Additionally, the weight loss achieved through a juice cleanse is often short-term and primarily involves shedding water weight rather than achieving sustainable fat loss. Time to ditch it!

Keto diet: Adherence is a challenge

The keto diet‘s restrictive nature limits vital components like fruits, vegetables, and whole grains, raising concerns about nutritional balance.

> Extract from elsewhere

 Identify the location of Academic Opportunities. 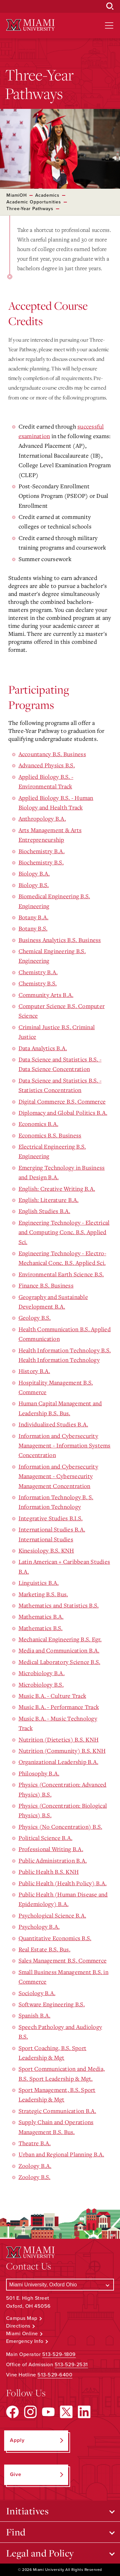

Prolonged adherence poses potential health risks, especially for heart health due to its high saturated fat content.

Additionally, the diet’s challenging sustainability can lead to difficulties in long-term maintenance, increasing the likelihood of rapid weight regain upon discontinuation. Best to avoid.

Cabbage soup diet: Monotonous from beginning till the end

The cabbage soup diet, a brief weight loss plan centered on consuming low-calorie cabbage soup for a week, promises swift results.

However, nutrient deficiencies, especially in protein, are a concern for muscle health.

This diet offers a short-term solution, and the lost weight is typically regained post-resumption of regular eating.

Furthermore, the lack of variety in the diet can make it monotonous.

What to do: Make portion control a part of lifestyle

Control your food intake by using smaller plates, making portions seem larger, which can satisfy your brain and appetite.

Pay attention to hunger and fullness, eat slowly, and stop when comfortably full.

Measure portions initially with cups or a scale, and check food labels for serving sizes.

Serve a single portion on a plate instead of eating from the package to foster mindful eating.

Include regular physical exercise for healthy weight management

Regular physical exercise is crucial for a healthy lifestyle, influencing weight management and overall well-being.

Opt for enjoyable activities like brisk walking, swimming, cycling, or yoga to enhance adherence.

Set realistic targets initially and gradually increase your activity levels.

You can strive for 150 minutes of moderate or 75 minutes of vigorous aerobic activity weekly.

Additionally, include muscle-building exercises at least twice a week.